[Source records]

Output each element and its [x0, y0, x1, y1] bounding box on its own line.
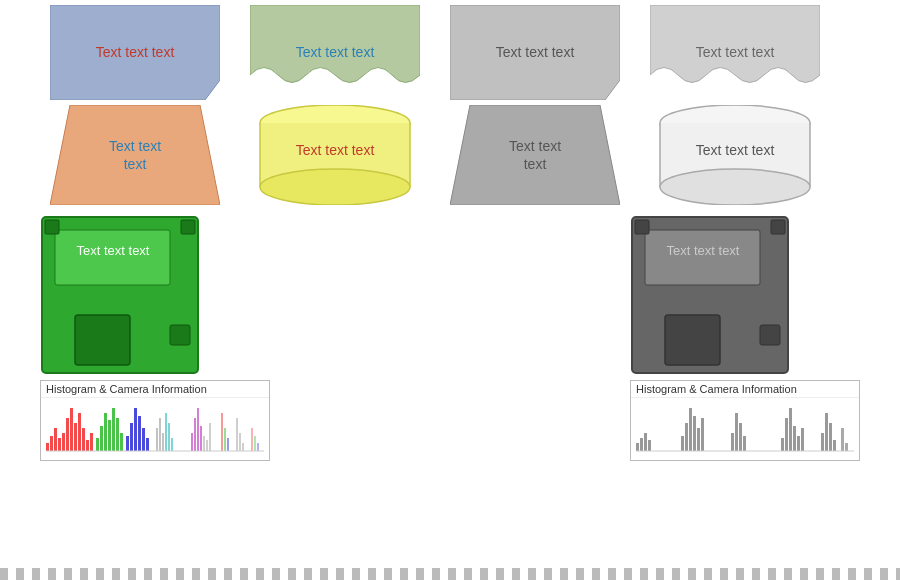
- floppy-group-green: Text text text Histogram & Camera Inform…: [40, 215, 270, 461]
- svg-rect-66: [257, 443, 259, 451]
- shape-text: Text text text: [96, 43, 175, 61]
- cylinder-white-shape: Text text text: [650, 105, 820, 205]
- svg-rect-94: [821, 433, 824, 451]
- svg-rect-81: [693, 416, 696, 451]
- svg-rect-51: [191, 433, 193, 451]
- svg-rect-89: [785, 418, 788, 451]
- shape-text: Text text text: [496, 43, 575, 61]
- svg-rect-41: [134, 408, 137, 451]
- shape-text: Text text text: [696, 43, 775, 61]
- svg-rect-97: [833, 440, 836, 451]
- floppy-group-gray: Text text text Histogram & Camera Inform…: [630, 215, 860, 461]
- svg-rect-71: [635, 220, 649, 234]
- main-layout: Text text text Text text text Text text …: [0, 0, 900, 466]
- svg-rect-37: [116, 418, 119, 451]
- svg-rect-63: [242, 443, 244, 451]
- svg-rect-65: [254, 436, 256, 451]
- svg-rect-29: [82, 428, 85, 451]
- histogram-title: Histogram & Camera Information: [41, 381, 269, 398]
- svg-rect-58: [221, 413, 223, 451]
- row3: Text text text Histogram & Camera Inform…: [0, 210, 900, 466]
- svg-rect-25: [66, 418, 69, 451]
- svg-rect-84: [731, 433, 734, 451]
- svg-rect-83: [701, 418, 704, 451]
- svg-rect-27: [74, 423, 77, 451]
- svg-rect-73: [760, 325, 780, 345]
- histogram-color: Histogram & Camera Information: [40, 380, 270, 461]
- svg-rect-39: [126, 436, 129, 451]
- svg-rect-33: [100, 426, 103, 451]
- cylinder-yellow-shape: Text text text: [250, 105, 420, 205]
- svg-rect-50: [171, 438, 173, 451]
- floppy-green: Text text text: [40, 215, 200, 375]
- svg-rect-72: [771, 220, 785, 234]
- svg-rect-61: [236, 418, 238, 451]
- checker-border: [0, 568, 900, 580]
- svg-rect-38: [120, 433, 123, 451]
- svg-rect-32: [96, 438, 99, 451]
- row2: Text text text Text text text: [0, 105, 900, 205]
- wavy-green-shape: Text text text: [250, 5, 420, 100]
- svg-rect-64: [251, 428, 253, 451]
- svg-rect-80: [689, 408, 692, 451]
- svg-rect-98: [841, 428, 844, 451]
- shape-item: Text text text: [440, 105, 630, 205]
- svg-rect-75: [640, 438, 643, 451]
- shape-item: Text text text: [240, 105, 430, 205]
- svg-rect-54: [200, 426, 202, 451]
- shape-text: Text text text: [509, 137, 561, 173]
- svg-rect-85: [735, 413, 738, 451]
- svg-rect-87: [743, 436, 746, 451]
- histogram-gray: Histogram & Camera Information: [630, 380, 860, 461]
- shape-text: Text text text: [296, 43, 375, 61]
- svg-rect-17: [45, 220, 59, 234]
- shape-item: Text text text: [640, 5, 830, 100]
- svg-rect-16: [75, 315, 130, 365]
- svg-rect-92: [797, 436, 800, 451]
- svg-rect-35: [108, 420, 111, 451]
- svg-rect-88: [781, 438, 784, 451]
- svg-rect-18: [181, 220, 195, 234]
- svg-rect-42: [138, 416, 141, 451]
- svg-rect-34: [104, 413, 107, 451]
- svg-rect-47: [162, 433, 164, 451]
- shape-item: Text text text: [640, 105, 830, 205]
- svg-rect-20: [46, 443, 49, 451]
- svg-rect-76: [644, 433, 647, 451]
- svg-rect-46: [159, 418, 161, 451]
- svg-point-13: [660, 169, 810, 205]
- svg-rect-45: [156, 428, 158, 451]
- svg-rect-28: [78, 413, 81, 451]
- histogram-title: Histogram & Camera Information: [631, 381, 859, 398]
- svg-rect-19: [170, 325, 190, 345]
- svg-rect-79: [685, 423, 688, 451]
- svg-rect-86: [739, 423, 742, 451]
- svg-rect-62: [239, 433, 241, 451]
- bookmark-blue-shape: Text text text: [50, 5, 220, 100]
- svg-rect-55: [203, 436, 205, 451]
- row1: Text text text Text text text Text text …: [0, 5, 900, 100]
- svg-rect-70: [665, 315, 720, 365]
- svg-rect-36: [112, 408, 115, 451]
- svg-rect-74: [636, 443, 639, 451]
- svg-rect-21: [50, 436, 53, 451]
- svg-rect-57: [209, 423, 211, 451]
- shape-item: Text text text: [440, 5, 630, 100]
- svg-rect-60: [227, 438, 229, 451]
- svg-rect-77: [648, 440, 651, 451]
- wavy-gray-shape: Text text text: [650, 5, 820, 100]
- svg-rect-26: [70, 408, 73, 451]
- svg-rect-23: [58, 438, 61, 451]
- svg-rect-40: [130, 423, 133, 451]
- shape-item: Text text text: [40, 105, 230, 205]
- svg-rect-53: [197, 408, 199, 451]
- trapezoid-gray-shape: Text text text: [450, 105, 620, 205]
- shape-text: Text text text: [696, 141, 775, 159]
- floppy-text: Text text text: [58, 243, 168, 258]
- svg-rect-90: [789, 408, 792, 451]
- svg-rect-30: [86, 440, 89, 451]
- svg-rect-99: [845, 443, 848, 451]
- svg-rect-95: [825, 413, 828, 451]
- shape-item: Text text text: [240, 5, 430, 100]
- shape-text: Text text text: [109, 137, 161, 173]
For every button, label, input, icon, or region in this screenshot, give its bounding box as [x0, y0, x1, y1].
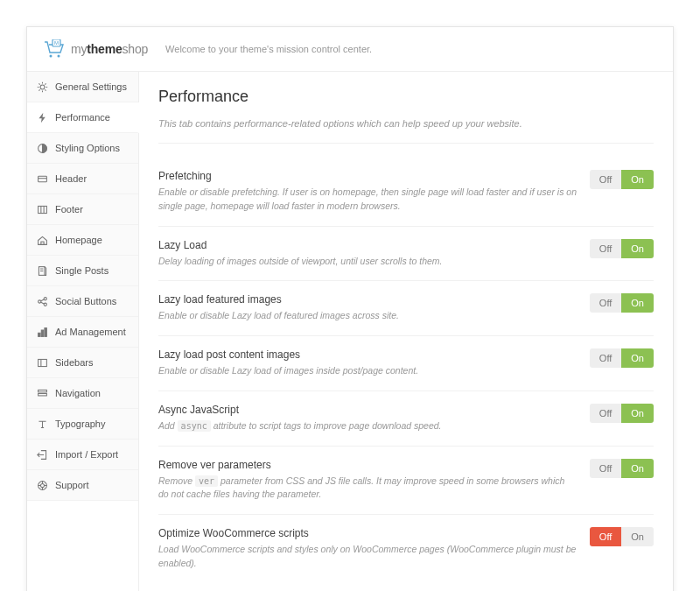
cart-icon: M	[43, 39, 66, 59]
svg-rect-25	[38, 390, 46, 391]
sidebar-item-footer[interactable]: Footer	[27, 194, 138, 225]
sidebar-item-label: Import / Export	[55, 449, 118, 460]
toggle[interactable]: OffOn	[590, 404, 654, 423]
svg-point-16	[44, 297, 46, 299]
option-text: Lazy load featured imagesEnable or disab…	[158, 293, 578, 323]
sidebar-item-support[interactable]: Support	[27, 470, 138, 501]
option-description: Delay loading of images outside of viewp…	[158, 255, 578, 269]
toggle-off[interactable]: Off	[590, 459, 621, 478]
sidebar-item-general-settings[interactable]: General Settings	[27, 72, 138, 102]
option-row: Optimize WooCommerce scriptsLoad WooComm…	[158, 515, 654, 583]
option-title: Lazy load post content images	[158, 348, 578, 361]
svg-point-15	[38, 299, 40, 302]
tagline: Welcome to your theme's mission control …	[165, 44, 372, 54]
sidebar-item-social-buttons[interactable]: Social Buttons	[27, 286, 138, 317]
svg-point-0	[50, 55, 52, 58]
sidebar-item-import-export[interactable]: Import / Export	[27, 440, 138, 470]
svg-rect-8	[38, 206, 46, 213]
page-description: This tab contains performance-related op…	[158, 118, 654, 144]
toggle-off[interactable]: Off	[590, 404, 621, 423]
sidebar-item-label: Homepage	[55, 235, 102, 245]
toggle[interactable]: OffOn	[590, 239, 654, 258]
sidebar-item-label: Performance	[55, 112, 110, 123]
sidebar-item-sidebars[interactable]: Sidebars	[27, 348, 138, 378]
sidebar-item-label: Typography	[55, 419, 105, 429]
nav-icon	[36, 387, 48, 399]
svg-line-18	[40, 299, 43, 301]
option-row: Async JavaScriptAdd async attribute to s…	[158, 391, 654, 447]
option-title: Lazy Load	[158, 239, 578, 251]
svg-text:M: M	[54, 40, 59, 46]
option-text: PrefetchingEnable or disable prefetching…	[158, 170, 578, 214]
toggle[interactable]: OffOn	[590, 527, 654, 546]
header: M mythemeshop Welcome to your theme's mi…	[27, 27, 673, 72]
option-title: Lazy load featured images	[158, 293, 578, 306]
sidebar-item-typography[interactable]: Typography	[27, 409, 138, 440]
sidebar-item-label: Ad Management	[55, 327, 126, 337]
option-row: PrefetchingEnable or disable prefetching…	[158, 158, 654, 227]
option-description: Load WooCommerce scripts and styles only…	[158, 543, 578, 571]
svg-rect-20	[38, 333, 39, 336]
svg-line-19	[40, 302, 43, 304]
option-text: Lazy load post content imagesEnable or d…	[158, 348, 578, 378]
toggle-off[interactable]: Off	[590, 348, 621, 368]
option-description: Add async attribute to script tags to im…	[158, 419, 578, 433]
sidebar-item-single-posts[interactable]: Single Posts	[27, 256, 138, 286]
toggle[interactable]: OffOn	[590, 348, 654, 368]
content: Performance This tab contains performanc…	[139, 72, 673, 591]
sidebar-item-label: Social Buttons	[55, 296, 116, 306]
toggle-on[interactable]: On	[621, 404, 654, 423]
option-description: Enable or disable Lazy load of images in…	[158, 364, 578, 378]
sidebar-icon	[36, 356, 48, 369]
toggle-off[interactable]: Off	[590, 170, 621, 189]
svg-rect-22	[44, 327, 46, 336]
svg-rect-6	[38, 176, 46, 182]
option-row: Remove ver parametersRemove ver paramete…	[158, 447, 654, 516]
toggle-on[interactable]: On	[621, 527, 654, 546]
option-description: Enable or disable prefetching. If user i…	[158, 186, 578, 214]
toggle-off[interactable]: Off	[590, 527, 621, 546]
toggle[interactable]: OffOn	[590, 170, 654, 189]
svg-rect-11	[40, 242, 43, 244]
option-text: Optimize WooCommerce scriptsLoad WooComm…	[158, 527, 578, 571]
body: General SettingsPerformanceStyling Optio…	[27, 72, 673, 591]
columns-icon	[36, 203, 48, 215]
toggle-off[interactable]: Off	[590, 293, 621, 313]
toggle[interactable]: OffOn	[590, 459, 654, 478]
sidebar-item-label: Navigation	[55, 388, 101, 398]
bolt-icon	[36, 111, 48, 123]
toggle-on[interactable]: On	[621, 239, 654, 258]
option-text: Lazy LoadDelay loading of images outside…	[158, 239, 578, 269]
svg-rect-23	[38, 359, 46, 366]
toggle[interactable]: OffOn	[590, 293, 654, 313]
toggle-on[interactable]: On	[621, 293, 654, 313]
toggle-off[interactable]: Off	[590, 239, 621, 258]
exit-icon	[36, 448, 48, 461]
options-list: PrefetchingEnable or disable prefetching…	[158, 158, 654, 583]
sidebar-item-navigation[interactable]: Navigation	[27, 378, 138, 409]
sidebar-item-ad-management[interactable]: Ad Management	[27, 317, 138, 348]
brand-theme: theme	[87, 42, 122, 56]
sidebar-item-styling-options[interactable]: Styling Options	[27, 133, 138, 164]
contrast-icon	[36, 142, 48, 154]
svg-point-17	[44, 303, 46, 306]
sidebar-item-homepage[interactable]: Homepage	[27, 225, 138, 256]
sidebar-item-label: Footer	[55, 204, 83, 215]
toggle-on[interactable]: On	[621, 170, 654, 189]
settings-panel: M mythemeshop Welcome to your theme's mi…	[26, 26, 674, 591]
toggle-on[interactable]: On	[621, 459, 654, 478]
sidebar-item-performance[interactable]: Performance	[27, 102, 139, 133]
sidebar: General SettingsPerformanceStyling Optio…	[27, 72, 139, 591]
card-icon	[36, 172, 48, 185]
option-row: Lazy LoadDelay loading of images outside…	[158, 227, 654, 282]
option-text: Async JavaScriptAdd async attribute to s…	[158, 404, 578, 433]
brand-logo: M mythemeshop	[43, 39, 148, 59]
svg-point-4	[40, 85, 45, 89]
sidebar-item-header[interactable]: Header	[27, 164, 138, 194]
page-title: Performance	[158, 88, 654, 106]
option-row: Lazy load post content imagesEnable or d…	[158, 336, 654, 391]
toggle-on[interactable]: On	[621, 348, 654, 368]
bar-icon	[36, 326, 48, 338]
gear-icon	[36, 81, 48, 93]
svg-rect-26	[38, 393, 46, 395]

### Task item
Sift through the entries and copy every line with "title".

### Solution below
- histogram-title: Histogram & Camera Information: [41, 381, 269, 398]
- histogram-title: Histogram & Camera Information: [631, 381, 859, 398]
option-title: Lazy load post content images	[158, 348, 578, 361]
option-title: Lazy Load	[158, 239, 578, 251]
option-title: Lazy load featured images	[158, 293, 578, 306]
page-title: Performance	[158, 88, 654, 106]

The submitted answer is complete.